Work instructions:
Would you please return the line containing "Senkinek ne jusson az eszébe, hogy keresztbe" and all the lines after it through the end of the records below, unchanged and on their own?
-------- Data section
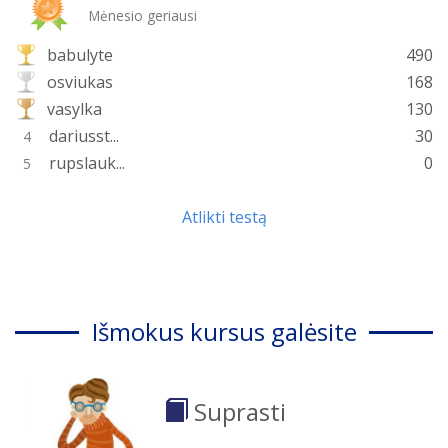
Mėnesio geriausi
babulyte
490
osviukas
168
vasylka
130
dariusst...
30
4
rupslauk...
0
5
Atlikti testą
Išmokus kursus galėsite
Suprasti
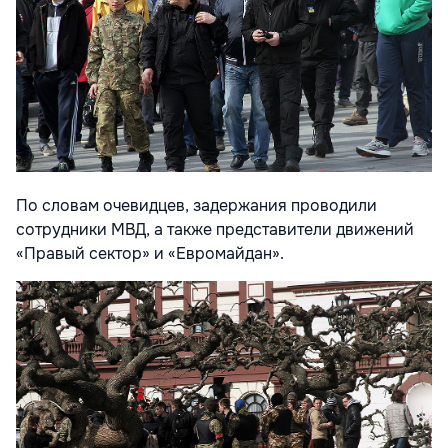
По словам очевидцев, задержания проводили
сотрудники МВД, а также представители движений
«Правый сектор» и «Евромайдан».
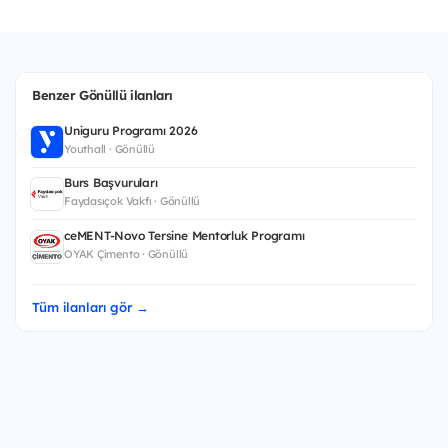
Benzer Gönüllü ilanları
Uniguru Programı 2026
Youthall · Gönüllü
Burs Başvuruları
Faydasıçok Vakfı · Gönüllü
ceMENT-Novo Tersine Mentorluk Programı
OYAK Çimento · Gönüllü
Tüm ilanları gör →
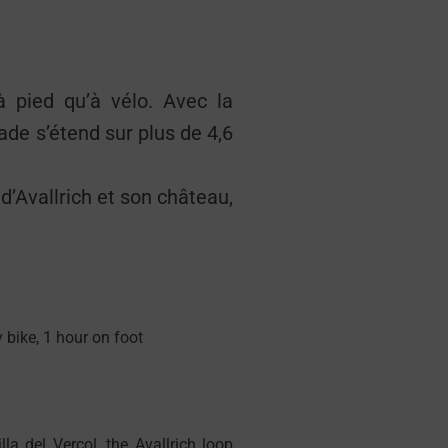
 à pied qu’à vélo. Avec la
ade s’étend sur plus de 4,6
 d’Avallrich et son château,
 bike, 1 hour on foot
lla del Vercol, the Avallrich loop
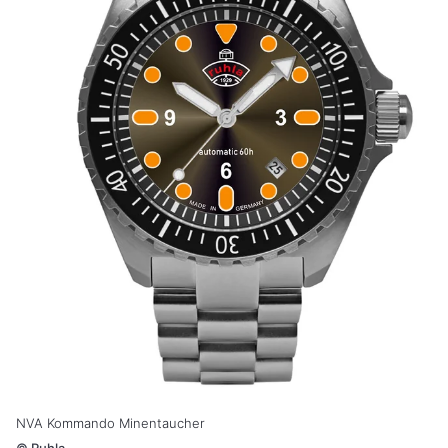
NVA Kommando Minentaucher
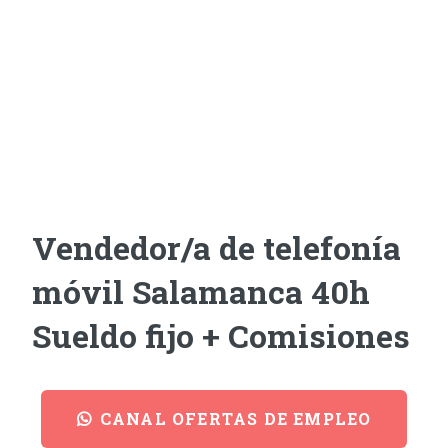
Vendedor/a de telefonía
móvil Salamanca 40h
Sueldo fijo + Comisiones
CANAL OFERTAS DE EMPLEO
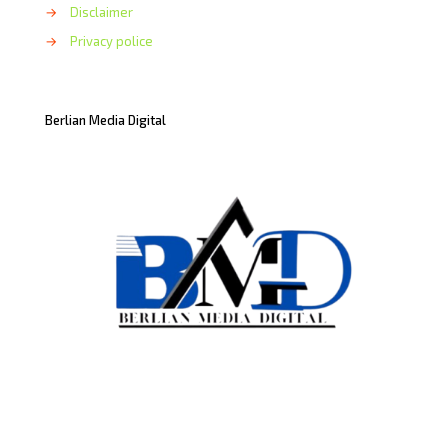
→
Disclaimer
→
Privacy police
Berlian Media Digital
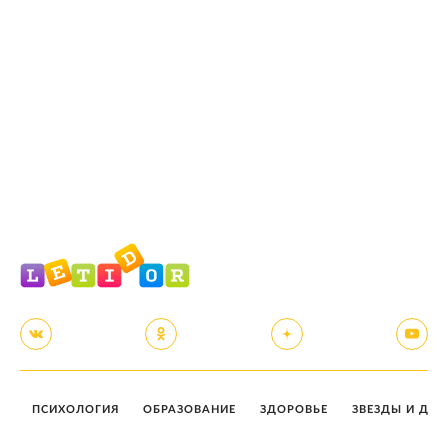
ПСИХОЛОГИЯ
ОБРАЗОВАНИЕ
ЗДОРОВЬЕ
ЗВЕЗДЫ И ДЕТ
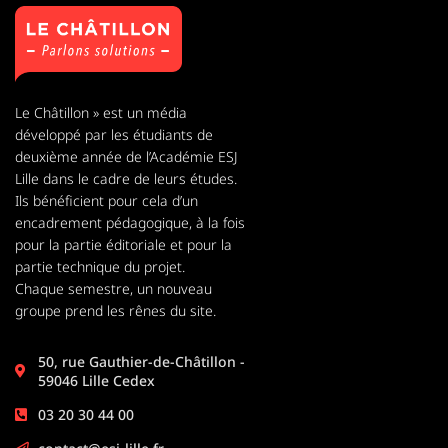
Le Châtillon » est un média
développé par les étudiants de
deuxième année de l’Académie ESJ
Lille dans le cadre de leurs études.
Ils bénéficient pour cela d’un
encadrement pédagogique, à la fois
pour la partie éditoriale et pour la
partie technique du projet.
Chaque semestre, un nouveau
groupe prend les rênes du site.
50, rue Gauthier-de-Châtillon -
59046 Lille Cedex
03 20 30 44 00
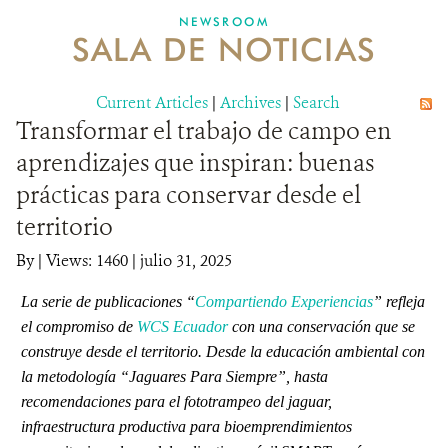
NEWSROOM
SALA DE NOTICIAS
MECANISMO DE ATENCIÓN DE QUEJAS Y RECLAMOS
Current Articles
DONA
|
Archives
|
Search
Transformar el trabajo de campo en
aprendizajes que inspiran: buenas
prácticas para conservar desde el
territorio
By
|
Views: 1460
| julio 31, 2025
La serie de publicaciones “
Compartiendo Experiencias
” refleja
el compromiso de
WCS Ecuador
con una conservación que se
construye desde el territorio. Desde la educación ambiental con
la metodología “Jaguares Para Siempre”, hasta
recomendaciones para el fototrampeo del jaguar,
infraestructura productiva para bioemprendimientos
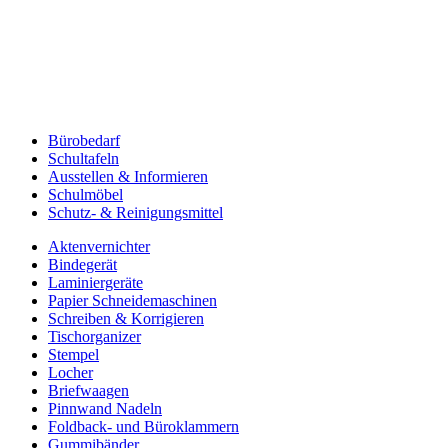
Bürobedarf
Schultafeln
Ausstellen & Informieren
Schulmöbel
Schutz- & Reinigungsmittel
Aktenvernichter
Bindegerät
Laminiergeräte
Papier Schneidemaschinen
Schreiben & Korrigieren
Tischorganizer
Stempel
Locher
Briefwaagen
Pinnwand Nadeln
Foldback- und Büroklammern
Gummibänder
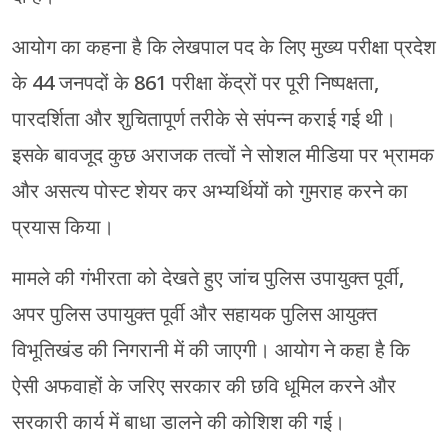
आयोग का कहना है कि लेखपाल पद के लिए मुख्य परीक्षा प्रदेश
के 44 जनपदों के 861 परीक्षा केंद्रों पर पूरी निष्पक्षता,
पारदर्शिता और शुचितापूर्ण तरीके से संपन्न कराई गई थी।
इसके बावजूद कुछ अराजक तत्वों ने सोशल मीडिया पर भ्रामक
और असत्य पोस्ट शेयर कर अभ्यर्थियों को गुमराह करने का
प्रयास किया।
मामले की गंभीरता को देखते हुए जांच पुलिस उपायुक्त पूर्वी,
अपर पुलिस उपायुक्त पूर्वी और सहायक पुलिस आयुक्त
विभूतिखंड की निगरानी में की जाएगी। आयोग ने कहा है कि
ऐसी अफवाहों के जरिए सरकार की छवि धूमिल करने और
सरकारी कार्य में बाधा डालने की कोशिश की गई।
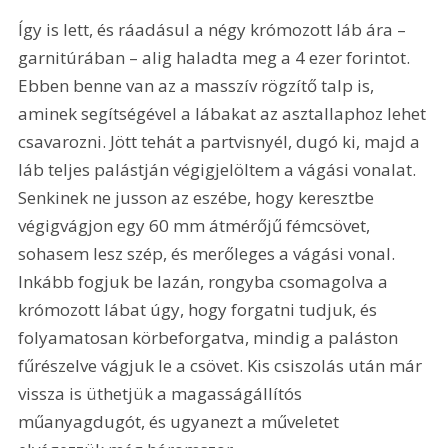
Így is lett, és ráadásul a négy krómozott láb ára – 
garnitúrában – alig haladta meg a 4 ezer forintot. 
Ebben benne van az a masszív rögzítő talp is, 
aminek segítségével a lábakat az asztallaphoz lehet 
csavarozni. Jött tehát a partvisnyél, dugó ki, majd a 
láb teljes palástján végigjelöltem a vágási vonalat. 
Senkinek ne jusson az eszébe, hogy keresztbe 
végigvágjon egy 60 mm átmérőjű fémcsövet, 
sohasem lesz szép, és merőleges a vágási vonal. 
Inkább fogjuk be lazán, rongyba csomagolva a 
krómozott lábat úgy, hogy forgatni tudjuk, és 
folyamatosan körbeforgatva, mindig a paláston 
fűrészelve vágjuk le a csövet. Kis csiszolás után már 
vissza is üthetjük a magasságállítós 
műanyagdugót, és ugyanezt a műveletet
----------------
Written answer:
Senkinek ne jusson az eszébe, hogy keresztbe 
végigvágjon egy 60 mm átmérőjű fémcsövet, 
sohasem lesz szép, és merőleges a vágási vonal. 
Inkább fogjuk be lazán, rongyba csomagolva a 
krómozott lábat úgy, hogy forgatni tudjuk, és 
folyamatosan körbeforgatva, mindig a paláston 
fűrészelve vágjuk le a csövet. Kis csiszolás után már 
vissza is üthetjük a magasságállítós 
műanyagdugót, és ugyanezt a műveletet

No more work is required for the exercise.